### Activity
A complete and exact copy of the data below is required.

### Task inputs
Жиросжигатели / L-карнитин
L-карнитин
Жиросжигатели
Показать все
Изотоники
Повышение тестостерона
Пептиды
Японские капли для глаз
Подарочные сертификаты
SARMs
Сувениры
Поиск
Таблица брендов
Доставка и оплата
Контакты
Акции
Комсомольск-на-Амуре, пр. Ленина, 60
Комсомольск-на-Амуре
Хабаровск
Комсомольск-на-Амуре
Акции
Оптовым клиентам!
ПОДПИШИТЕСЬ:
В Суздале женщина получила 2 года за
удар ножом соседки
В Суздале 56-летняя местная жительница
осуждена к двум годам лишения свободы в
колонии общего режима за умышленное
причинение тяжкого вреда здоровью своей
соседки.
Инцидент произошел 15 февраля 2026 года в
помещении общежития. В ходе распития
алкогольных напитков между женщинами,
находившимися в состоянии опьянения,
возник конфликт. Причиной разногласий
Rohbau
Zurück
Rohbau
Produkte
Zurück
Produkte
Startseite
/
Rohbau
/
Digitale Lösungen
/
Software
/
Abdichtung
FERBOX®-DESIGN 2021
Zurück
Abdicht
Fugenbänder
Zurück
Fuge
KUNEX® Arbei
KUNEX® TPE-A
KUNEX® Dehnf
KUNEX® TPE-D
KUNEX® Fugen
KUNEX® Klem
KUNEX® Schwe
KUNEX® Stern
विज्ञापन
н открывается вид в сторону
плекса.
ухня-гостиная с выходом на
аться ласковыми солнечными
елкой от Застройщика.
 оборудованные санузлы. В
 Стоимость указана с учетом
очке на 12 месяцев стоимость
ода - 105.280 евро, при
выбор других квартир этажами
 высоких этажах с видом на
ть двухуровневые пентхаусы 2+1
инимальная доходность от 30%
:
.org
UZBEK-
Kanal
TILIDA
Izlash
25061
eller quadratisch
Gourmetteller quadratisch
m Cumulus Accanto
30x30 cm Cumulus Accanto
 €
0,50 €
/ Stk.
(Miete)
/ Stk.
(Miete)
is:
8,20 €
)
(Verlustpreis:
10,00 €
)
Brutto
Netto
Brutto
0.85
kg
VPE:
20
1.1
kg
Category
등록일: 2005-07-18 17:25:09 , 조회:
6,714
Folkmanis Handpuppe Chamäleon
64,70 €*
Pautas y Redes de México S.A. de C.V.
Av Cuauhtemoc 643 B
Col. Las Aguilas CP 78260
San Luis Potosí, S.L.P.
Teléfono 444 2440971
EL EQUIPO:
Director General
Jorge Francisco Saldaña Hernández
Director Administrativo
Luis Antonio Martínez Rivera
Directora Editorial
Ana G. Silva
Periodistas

### Reply to the exercise
Жиросжигатели / L-карнитин
L-карнитин
Жиросжигатели
Показать все
Изотоники
Повышение тестостерона
Пептиды
Японские капли для глаз
Подарочные сертификаты
SARMs
Сувениры
Поиск
Таблица брендов
Доставка и оплата
Контакты
Акции
Комсомольск-на-Амуре, пр. Ленина, 60
Комсомольск-на-Амуре
Хабаровск
Комсомольск-на-Амуре
Акции
Оптовым клиентам!
ПОДПИШИТЕСЬ:
В Суздале женщина получила 2 года за
удар ножом соседки
В Суздале 56-летняя местная жительница
осуждена к двум годам лишения свободы в
колонии общего режима за умышленное
причинение тяжкого вреда здоровью своей
соседки.
Инцидент произошел 15 февраля 2026 года в
помещении общежития. В ходе распития
алкогольных напитков между женщинами,
находившимися в состоянии опьянения,
возник конфликт. Причиной разногласий
Rohbau
Zurück
Rohbau
Produkte
Zurück
Produkte
Startseite
/
Rohbau
/
Digitale Lösungen
/
Software
/
Abdichtung
FERBOX®-DESIGN 2021
Zurück
Abdicht
Fugenbänder
Zurück
Fuge
KUNEX® Arbei
KUNEX® TPE-A
KUNEX® Dehnf
KUNEX® TPE-D
KUNEX® Fugen
KUNEX® Klem
KUNEX® Schwe
KUNEX® Stern
विज्ञापन
н открывается вид в сторону
плекса.
ухня-гостиная с выходом на
аться ласковыми солнечными
елкой от Застройщика.
 оборудованные санузлы. В
 Стоимость указана с учетом
очке на 12 месяцев стоимость
ода - 105.280 евро, при
выбор других квартир этажами
 высоких этажах с видом на
ть двухуровневые пентхаусы 2+1
инимальная доходность от 30%
:
.org
UZBEK-
Kanal
TILIDA
Izlash
25061
eller quadratisch
Gourmetteller quadratisch
m Cumulus Accanto
30x30 cm Cumulus Accanto
 €
0,50 €
/ Stk.
(Miete)
/ Stk.
(Miete)
is:
8,20 €
)
(Verlustpreis:
10,00 €
)
Brutto
Netto
Brutto
0.85
kg
VPE:
20
1.1
kg
Category
등록일: 2005-07-18 17:25:09 , 조회:
6,714
Folkmanis Handpuppe Chamäleon
64,70 €*
Pautas y Redes de México S.A. de C.V.
Av Cuauhtemoc 643 B
Col. Las Aguilas CP 78260
San Luis Potosí, S.L.P.
Teléfono 444 2440971
EL EQUIPO:
Director General
Jorge Francisco Saldaña Hernández
Director Administrativo
Luis Antonio Martínez Rivera
Directora Editorial
Ana G. Silva
Periodistas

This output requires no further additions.